→ **WHAT TO DO**: Beginning with the first line, please return the entries exactly through the line that contains "staging providers", and leave out all later lines.

Records excerpted from a collection:

______________________________

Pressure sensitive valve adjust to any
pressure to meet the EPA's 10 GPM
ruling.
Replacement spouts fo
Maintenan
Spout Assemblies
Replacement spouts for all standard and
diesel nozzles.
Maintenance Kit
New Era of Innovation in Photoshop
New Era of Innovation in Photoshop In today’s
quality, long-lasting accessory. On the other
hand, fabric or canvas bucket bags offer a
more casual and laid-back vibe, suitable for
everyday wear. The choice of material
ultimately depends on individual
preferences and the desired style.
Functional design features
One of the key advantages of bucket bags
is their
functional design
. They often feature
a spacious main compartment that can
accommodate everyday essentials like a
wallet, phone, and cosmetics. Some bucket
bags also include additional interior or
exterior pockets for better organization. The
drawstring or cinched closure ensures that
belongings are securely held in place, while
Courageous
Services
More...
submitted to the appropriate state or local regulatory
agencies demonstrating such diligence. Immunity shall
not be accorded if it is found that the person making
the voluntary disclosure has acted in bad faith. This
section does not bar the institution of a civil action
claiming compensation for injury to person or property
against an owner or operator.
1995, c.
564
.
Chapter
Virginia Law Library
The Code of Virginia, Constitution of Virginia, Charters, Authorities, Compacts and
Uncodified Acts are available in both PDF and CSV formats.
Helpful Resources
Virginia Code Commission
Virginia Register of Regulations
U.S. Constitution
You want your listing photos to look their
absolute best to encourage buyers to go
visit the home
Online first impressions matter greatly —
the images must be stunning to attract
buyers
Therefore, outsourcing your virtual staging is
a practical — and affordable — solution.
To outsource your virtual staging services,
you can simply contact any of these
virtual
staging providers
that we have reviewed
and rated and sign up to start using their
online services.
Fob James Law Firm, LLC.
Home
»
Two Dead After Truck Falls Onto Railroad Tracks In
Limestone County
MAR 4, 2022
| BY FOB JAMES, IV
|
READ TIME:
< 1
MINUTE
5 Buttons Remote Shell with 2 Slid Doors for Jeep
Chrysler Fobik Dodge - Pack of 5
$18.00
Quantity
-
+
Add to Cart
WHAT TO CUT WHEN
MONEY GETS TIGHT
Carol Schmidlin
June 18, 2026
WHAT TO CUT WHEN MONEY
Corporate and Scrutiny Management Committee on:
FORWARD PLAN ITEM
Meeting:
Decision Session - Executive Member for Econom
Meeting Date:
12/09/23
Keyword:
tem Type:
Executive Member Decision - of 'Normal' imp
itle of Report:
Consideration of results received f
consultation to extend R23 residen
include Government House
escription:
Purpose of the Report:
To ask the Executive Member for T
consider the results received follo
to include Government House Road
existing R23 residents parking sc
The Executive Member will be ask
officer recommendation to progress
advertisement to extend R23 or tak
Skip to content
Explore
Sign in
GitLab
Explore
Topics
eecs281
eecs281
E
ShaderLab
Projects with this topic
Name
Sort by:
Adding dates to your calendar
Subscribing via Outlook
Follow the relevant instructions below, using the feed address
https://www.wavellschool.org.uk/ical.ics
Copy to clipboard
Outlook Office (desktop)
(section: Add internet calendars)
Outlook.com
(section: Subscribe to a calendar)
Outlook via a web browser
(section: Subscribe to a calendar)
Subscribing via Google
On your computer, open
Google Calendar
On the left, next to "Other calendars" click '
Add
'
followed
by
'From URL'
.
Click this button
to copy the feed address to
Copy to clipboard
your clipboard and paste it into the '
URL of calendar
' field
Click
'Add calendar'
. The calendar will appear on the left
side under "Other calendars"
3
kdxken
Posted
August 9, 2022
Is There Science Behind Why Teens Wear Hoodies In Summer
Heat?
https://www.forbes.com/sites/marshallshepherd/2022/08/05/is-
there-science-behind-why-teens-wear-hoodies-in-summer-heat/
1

______________________________

→ **REPLY TO THE TASK**:
Pressure sensitive valve adjust to any
pressure to meet the EPA's 10 GPM
ruling.
Replacement spouts fo
Maintenan
Spout Assemblies
Replacement spouts for all standard and
diesel nozzles.
Maintenance Kit
New Era of Innovation in Photoshop
New Era of Innovation in Photoshop In today’s
quality, long-lasting accessory. On the other
hand, fabric or canvas bucket bags offer a
more casual and laid-back vibe, suitable for
everyday wear. The choice of material
ultimately depends on individual
preferences and the desired style.
Functional design features
One of the key advantages of bucket bags
is their
functional design
. They often feature
a spacious main compartment that can
accommodate everyday essentials like a
wallet, phone, and cosmetics. Some bucket
bags also include additional interior or
exterior pockets for better organization. The
drawstring or cinched closure ensures that
belongings are securely held in place, while
Courageous
Services
More...
submitted to the appropriate state or local regulatory
agencies demonstrating such diligence. Immunity shall
not be accorded if it is found that the person making
the voluntary disclosure has acted in bad faith. This
section does not bar the institution of a civil action
claiming compensation for injury to person or property
against an owner or operator.
1995, c.
564
.
Chapter
Virginia Law Library
The Code of Virginia, Constitution of Virginia, Charters, Authorities, Compacts and
Uncodified Acts are available in both PDF and CSV formats.
Helpful Resources
Virginia Code Commission
Virginia Register of Regulations
U.S. Constitution
You want your listing photos to look their
absolute best to encourage buyers to go
visit the home
Online first impressions matter greatly —
the images must be stunning to attract
buyers
Therefore, outsourcing your virtual staging is
a practical — and affordable — solution.
To outsource your virtual staging services,
you can simply contact any of these
virtual
staging providers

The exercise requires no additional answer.